To demonstrate the influence of the prior distribution, results are shown for both the larger geographical (Figure 6a and b) and the sediment (Figure 6c and d) sampling domains. Figure 6a and c shows that the distribution of the sill shifts toward higher values, its variability remains constant, and the shape of the function tends to lose the positive skewness becoming more symmetric for the larger geographical domain meanwhile retaining the right skewness for the sediment area sampling domain. Figure 6b and d shows that the distribution of the range shifts to higher values for the domain containing sediments only. Nevertheless, for both sampling domains, variability is lower, and skewness is toward higher values of the range. The results presented in Figure 6 demonstrate that the maps obtained using the posterior parameters will have a larger variability for the same amount of lag distance. Therefore, posterior maps will present a more gradual variation of estimates and will reflect the fact that the V_S30 is not purely distributed according to the topographical features. Moreover, it can be observed that the posteriors obtained using the two sampling domains are similar (continuous and dashed blue lines in Figure 6c and d). Both the prior and the posterior distributions of the parameters of the variogram can be used in Equations 6 and 7 to obtain robust kriging estimations. Figure 7a and c shows the IRK, and Figure 7b and d shows the BRK. In addition, minimum and expanded envelope domains are shown in gray and red dashed lines. Regarding the comparison of IRK and BRK, the results are very similar. However, for both IRK and BRK cases, the results are dissimilar from the results of the ordinary kriging presented in Figure 4c, especially with respect to the contour levels of V_S30.

Figure 7.

(a, c) Initial robust kriging (IRK) and (b, d) Bayesian robust kriging (BRK). Results for the (a, b) larger area and (c, d) soft soil area; (0.05°≈ 5.6 km).

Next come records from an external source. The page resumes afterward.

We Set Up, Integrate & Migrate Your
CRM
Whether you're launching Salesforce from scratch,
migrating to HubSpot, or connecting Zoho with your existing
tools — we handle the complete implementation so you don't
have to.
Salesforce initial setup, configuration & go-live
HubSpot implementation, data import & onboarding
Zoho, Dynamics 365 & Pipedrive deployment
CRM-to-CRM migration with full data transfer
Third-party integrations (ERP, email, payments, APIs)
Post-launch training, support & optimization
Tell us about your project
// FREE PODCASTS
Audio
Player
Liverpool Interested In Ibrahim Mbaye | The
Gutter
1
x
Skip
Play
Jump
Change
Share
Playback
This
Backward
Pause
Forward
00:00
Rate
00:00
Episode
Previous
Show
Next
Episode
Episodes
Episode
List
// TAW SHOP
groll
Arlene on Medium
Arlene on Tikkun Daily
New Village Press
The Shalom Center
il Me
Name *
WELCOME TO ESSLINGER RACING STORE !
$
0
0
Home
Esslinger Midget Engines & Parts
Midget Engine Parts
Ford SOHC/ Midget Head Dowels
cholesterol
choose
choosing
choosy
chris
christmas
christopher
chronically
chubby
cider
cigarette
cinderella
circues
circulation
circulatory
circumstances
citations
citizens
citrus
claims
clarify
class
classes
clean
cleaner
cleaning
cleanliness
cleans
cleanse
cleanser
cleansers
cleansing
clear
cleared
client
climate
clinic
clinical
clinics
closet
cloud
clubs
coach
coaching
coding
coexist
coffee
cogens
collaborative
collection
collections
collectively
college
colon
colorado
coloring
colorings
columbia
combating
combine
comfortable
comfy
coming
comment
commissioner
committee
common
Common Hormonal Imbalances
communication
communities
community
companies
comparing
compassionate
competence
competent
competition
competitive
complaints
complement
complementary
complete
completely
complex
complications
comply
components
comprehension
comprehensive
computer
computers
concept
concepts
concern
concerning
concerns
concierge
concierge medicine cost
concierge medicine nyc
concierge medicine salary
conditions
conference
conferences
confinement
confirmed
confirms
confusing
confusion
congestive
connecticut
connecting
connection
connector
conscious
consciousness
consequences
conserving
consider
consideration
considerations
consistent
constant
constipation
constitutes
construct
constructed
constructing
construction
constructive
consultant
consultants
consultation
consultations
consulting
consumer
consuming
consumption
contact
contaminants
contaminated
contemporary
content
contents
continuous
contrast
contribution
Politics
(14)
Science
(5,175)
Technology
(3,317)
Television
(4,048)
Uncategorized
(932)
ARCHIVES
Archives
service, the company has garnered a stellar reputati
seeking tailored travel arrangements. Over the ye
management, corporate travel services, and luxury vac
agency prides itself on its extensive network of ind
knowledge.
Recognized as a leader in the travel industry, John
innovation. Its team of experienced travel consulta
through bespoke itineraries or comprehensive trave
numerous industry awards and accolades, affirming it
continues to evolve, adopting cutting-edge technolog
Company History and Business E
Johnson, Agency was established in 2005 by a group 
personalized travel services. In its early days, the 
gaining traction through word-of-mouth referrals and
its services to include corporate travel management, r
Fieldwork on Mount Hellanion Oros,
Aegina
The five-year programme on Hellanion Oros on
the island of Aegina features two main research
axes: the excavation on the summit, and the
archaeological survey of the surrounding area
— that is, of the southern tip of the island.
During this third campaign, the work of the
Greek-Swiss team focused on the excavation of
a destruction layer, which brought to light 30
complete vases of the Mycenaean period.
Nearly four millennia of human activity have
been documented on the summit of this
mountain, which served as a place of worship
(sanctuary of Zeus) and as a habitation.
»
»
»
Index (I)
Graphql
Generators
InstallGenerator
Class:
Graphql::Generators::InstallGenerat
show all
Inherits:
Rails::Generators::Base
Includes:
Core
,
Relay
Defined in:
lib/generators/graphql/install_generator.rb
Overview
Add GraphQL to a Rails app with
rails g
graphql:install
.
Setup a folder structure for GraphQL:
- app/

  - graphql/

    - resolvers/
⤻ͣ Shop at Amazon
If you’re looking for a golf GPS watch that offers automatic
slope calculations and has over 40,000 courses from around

Figure 7a and c, as well as Figure 7b and d, shows almost identical results. It is possible to conclude that the robust kriging, for the considered case study, is not sensitive to the shape of the priors of the variogram parameters. Therefore, in the following discussion, only the results obtained considering the larger sampling domain are presented. The larger sampling domain is preferred as it will allow a broader use for future updates of results from additional investigations done in the valley.

As expected, also high similarities between the results obtained with the posterior and the prior distributions of the parameters of the variograms can be observed. Figure 8 shows the ratio between the V_S30 estimation obtained with the different hypotheses. It is possible to conclude that maximum variation of it is in the range of ±3% for this case study; therefore, the number of measured data is still too small to obtain significant variation with the Bayesian approach.

Figure 8.

Ratio between BRK and IRK for the larger area and the soft soil area: (a) the results presented in Figure 7b and a. (b) the results presented in Figure 7d and c.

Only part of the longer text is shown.